TASK DESCRIPTION:
Every line that holds the word "Check" needs to be copied from the data below.

Collected data entries:

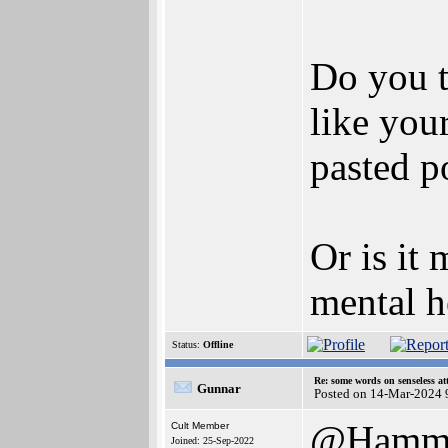
Do you t
like you
pasted p
Or is it 
mental h
Status:
Offline
Re: some words on senseless a
Gunnar
Posted on 14-Mar-2024 
@Hamm
Cult Member
Joined: 25-Sep-2022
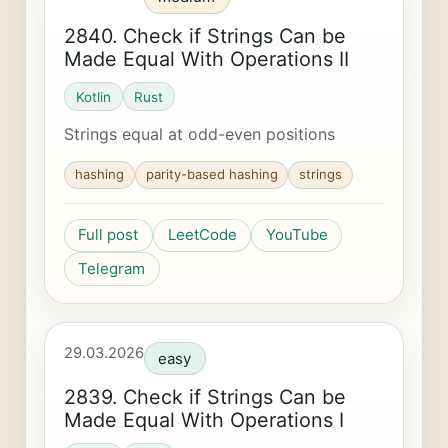
2840. Check if Strings Can be
Made Equal With Operations II
Kotlin
Rust
Strings equal at odd-even positions
hashing
parity-based hashing
strings
Full post
LeetCode
YouTube
Telegram
29.03.2026
easy
2839. Check if Strings Can be
Made Equal With Operations I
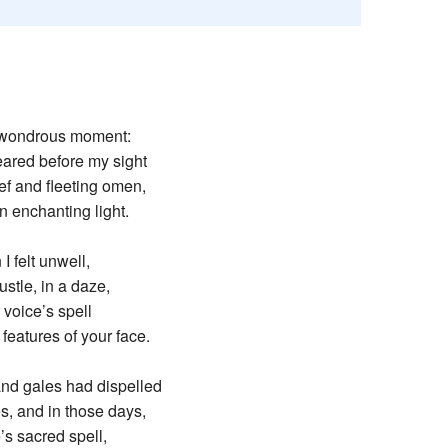
Recent chang
the wondrous moment:
red before my sight
ef and fleeting omen,
 enchanting light.
I felt unwell,
ustle, in a daze,
r voice’s spell
features of your face.
nd gales had dispelled
s, and in those days,
e’s sacred spell,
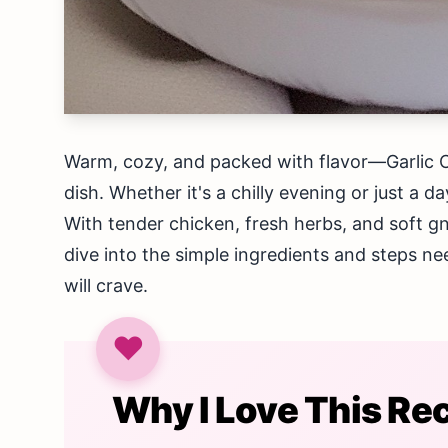
Warm, cozy, and packed with flavor—Garlic 
dish. Whether it's a chilly evening or just a da
With tender chicken, fresh herbs, and soft gn
dive into the simple ingredients and steps ne
will crave.
Why I Love This Re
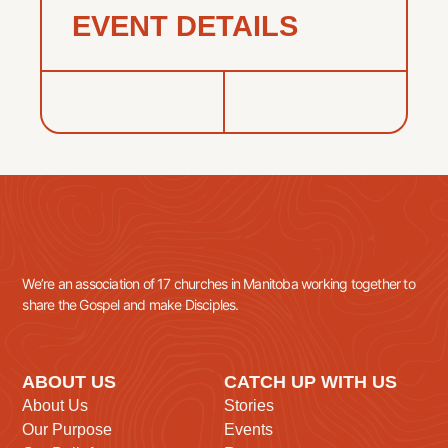
EVENT DETAILS
We’re an association of 17 churches in Manitoba working together to
share the Gospel and make Disciples.
ABOUT US
CATCH UP WITH US
About Us
Stories
Our Purpose
Events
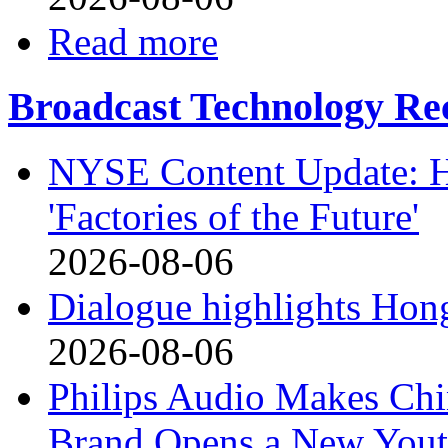
Read more
Broadcast Technology Rec
NYSE Content Update: Ha
'Factories of the Future'
2026-08-06
Dialogue highlights Hong
2026-08-06
Philips Audio Makes Chi
Brand Opens a New Yout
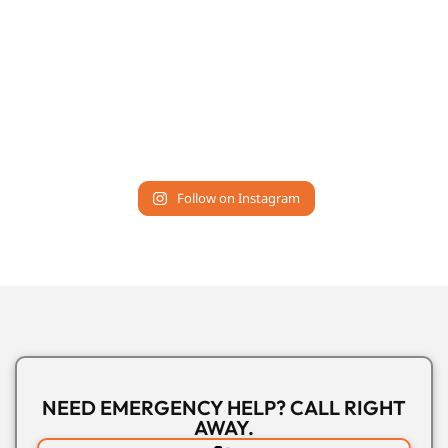
Follow on Instagram
NEED EMERGENCY HELP? CALL RIGHT
AWAY.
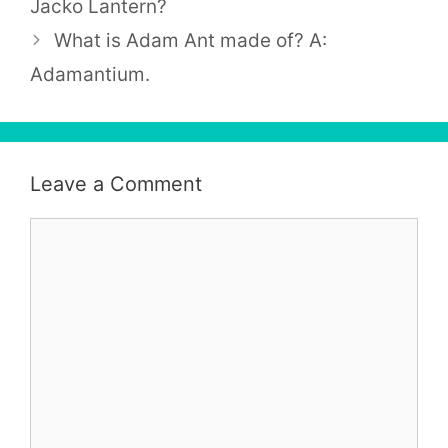
Jacko Lantern?
What is Adam Ant made of? A:
Adamantium.
Leave a Comment
Comment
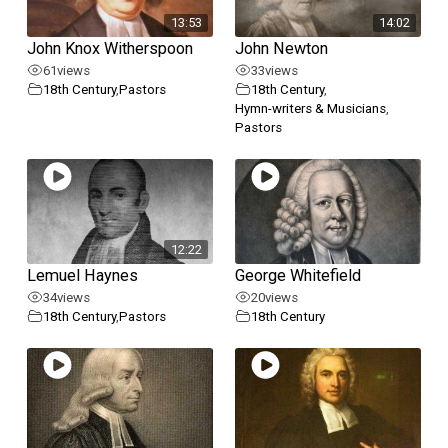
13:53
14:02
John Knox Witherspoon
John Newton
61
views
33
views
18th Century
,
Pastors
18th Century
,
Hymn-writers & Musicians
,
Pastors
12:22
Lemuel Haynes
George Whitefield
34
views
20
views
18th Century
,
Pastors
18th Century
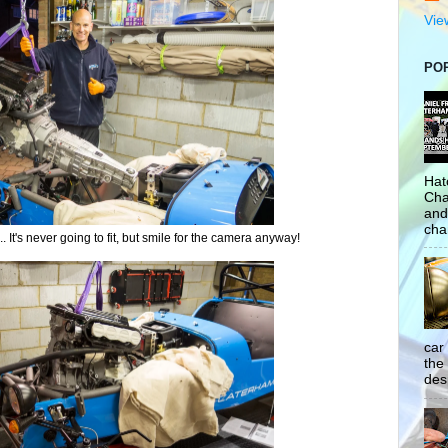
Vie
PO
Hat
Cha
and
cha
 It's never going to fit, but smile for the camera anyway!
car
the
desp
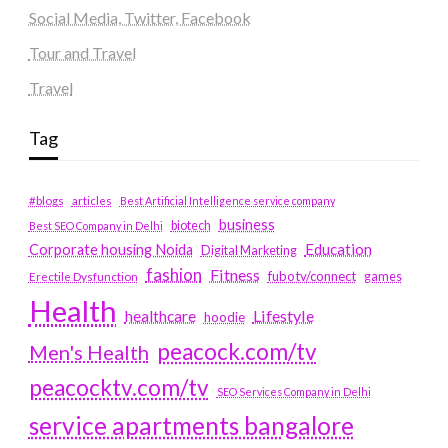
Social Media, Twitter, Facebook
Tour and Travel
Travel
Tag
#blogs
articles
Best Artificial Intelligence service company
business
biotech
Best SEO Company in Delhi
Education
Corporate housing Noida
Digital Marketing
fashion
Fitness
fubotv/connect
games
Erectile Dysfunction
Health
Lifestyle
healthcare
hoodie
peacock.com/tv
Men's Health
peacocktv.com/tv
SEO Services Company in Delhi
service apartments bangalore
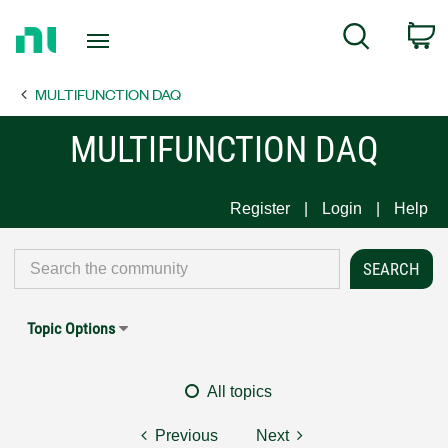
Return
C
Search
to
Home
MULTIFUNCTION DAQ
Page
MULTIFUNCTION DAQ
Register
Login
Help
Topic Options
All topics
Previous
Next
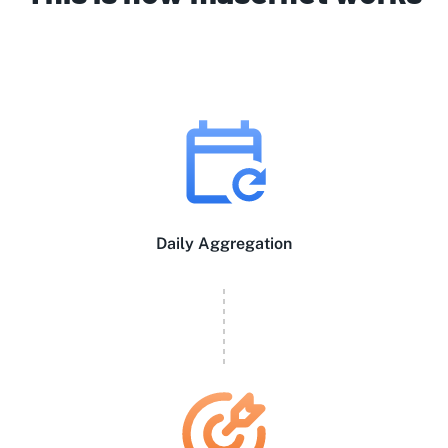
Daily Aggregation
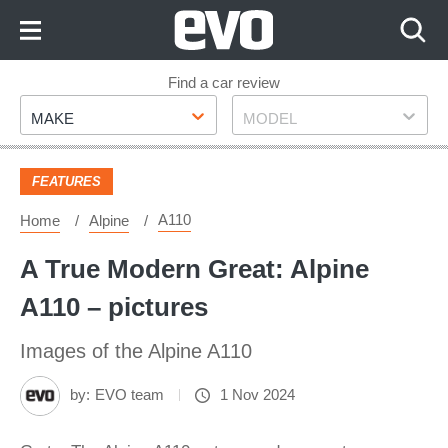
Skip
to
Content
Skip
Find a car review
Make
Model
to
MAKE
MODEL
Footer
FEATURES
A110
Home
Alpine
A True Modern Great: Alpine
A110 – pictures
Images of the Alpine A110
by:
EVO team
1 Nov 2024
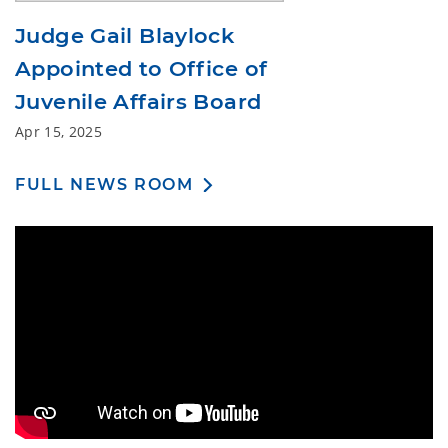
Judge Gail Blaylock
Appointed to Office of
Juvenile Affairs Board
Apr 15, 2025
FULL NEWS ROOM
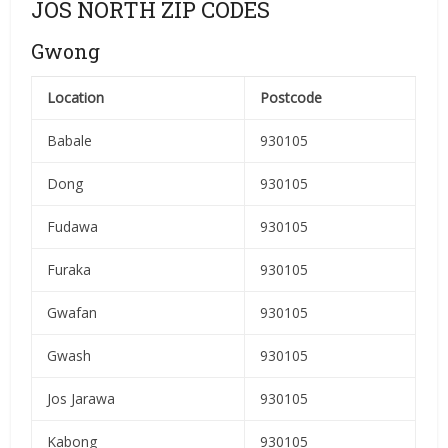
JOS NORTH ZIP CODES
Gwong
Location
Postcode
Babale
930105
Dong
930105
Fudawa
930105
Furaka
930105
Gwafan
930105
Gwash
930105
Jos Jarawa
930105
Kabong
930105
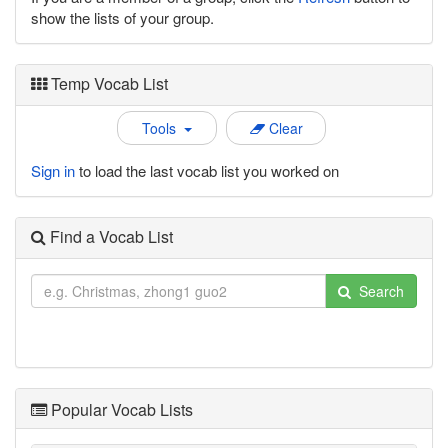
show the lists of your group.
Temp Vocab List
Tools
Clear
Sign in
to load the last vocab list you worked on
Find a Vocab List
Search
Popular Vocab Lists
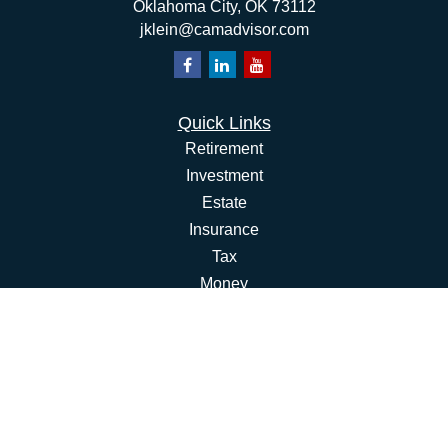
Oklahoma City,
OK
73112
jklein@camadvisor.com
Quick Links
Retirement
Investment
Estate
Insurance
Tax
Money
Lifestyle
Latest Articles
All Videos
All Calculators
Osaic
Form CRS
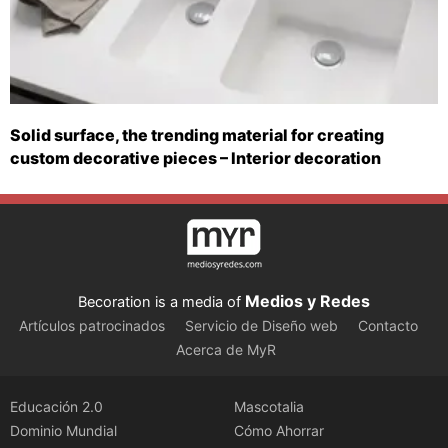
Solid surface, the trending material for creating
custom decorative pieces – Interior decoration
Medios y Redes
Becoration is a media of
Artículos patrocinados
Servicio de Diseño web
Contacto
Acerca de MyR
Educación 2.0
Mascotalia
Dominio Mundial
Cómo Ahorrar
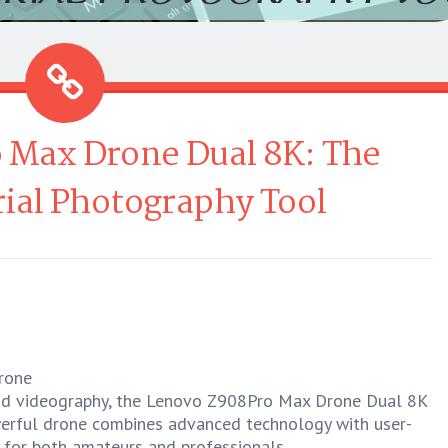
 Max Drone Dual 8K: The
ial Photography Tool
rone
nd videography, the Lenovo Z908Pro Max Drone Dual 8K
werful drone combines advanced technology with user-
e for both amateurs and professionals.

EXERCISE SOLUTION:
2840. Check if Strings Can be
2839. Check if Strings Can be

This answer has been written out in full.